# TASK INPUT:

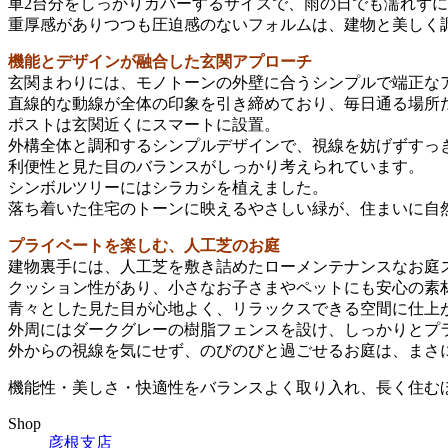
車2台分をしっかりカバーするサイズで、雨の日でも濡れず
重厚感がありつつも圧迫感のないフォルムは、建物と美しく
機能とデザインが融合した玄関アプローチ
玄関まわりには、モノトーンの外壁に合うシンプルで端正な
直線的な動線が全体の印象を引き締めており、毎日通る場所
ポストは玄関近くにスマートに設置。
外構全体と調和するシンプルデザインで、視線を妨げずすっ
利便性と見た目のバランスがしっかり考えられています。
シンボルツリーにはシラカシを植えました。
落ち着いた住宅のトーンに映えるやさしい緑が、住まいに自
プライベートを楽しむ、人工芝のお庭
建物裏手には、人工芝を敷き詰めたローメンテナンスなお庭
クッション性があり、小さなお子さまやペットにも安心の素
青々とした見た目が心地よく、リラックスできる空間に仕上
外周にはダークグレーの樹脂フェンスを設け、しっかりとプ
外からの視線を気にせず、のびのびと過ごせるお庭は、まさに
機能性・美しさ・快適性をバランスよく取り入れ、長く住む
Shop
彦根支店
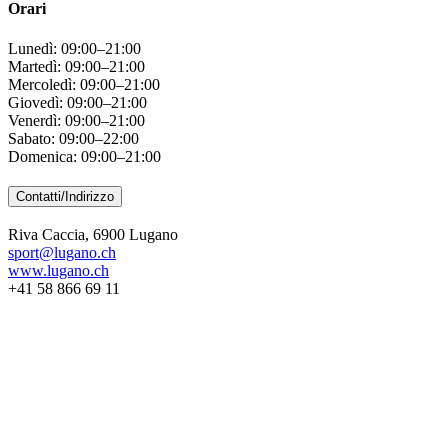
Orari
Lunedì: 09:00–21:00
Martedì: 09:00–21:00
Mercoledì: 09:00–21:00
Giovedì: 09:00–21:00
Venerdì: 09:00–21:00
Sabato: 09:00–22:00
Domenica: 09:00–21:00
Contatti/Indirizzo
Riva Caccia, 6900 Lugano
sport@lugano.ch
www.lugano.ch
+41 58 866 69 11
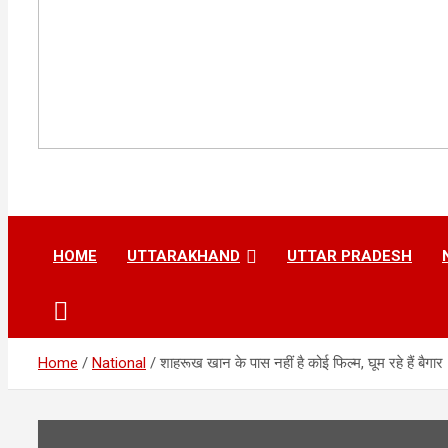
HOME
UTTARAKHAND
UTTAR PRADESH
Home
National
शाहरूख खान के पास नहीं है कोई फिल्म, घूम रहे हैं बैगार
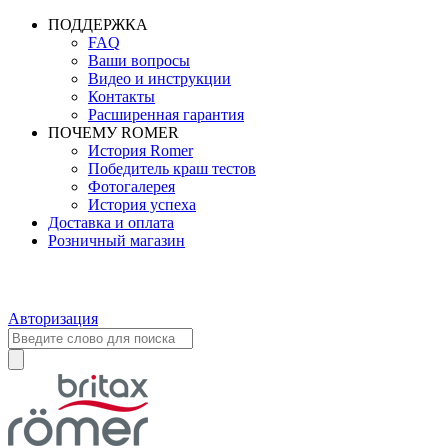
ПОДДЕРЖКА
FAQ
Ваши вопросы
Видео и инструкции
Контакты
Расширенная гарантия
ПОЧЕМУ ROMER
История Romer
Победитель краш тестов
Фотогалерея
История успеха
Доставка и оплата
Розничный магазин
Авторизация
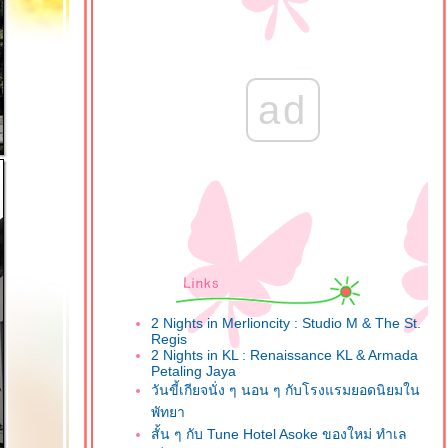
ad
2 Nights in Merlioncity : Studio M & The St.
Regis
2 Nights in KL : Renaissance KL & Armada
Petaling Jaya
วันขี้เกียจนั่ง ๆ นอน ๆ กับโรงแรมยอดนิยมใน
พัทยา
สั้น ๆ กับ Tune Hotel Asoke ของใหม่ ทำเล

# YOUR OBJECTIVE:
In the records above, find the line containing "Авторизация" and restate it and every line after it word for word, all pictures excluded.

# ANSWER TO THE EXERCISE:
Авторизация
ad
2 Nights in Merlioncity : Studio M & The St.
Regis
2 Nights in KL : Renaissance KL & Armada
Petaling Jaya
วันขี้เกียจนั่ง ๆ นอน ๆ กับโรงแรมยอดนิยมใน
พัทยา
สั้น ๆ กับ Tune Hotel Asoke ของใหม่ ทำเล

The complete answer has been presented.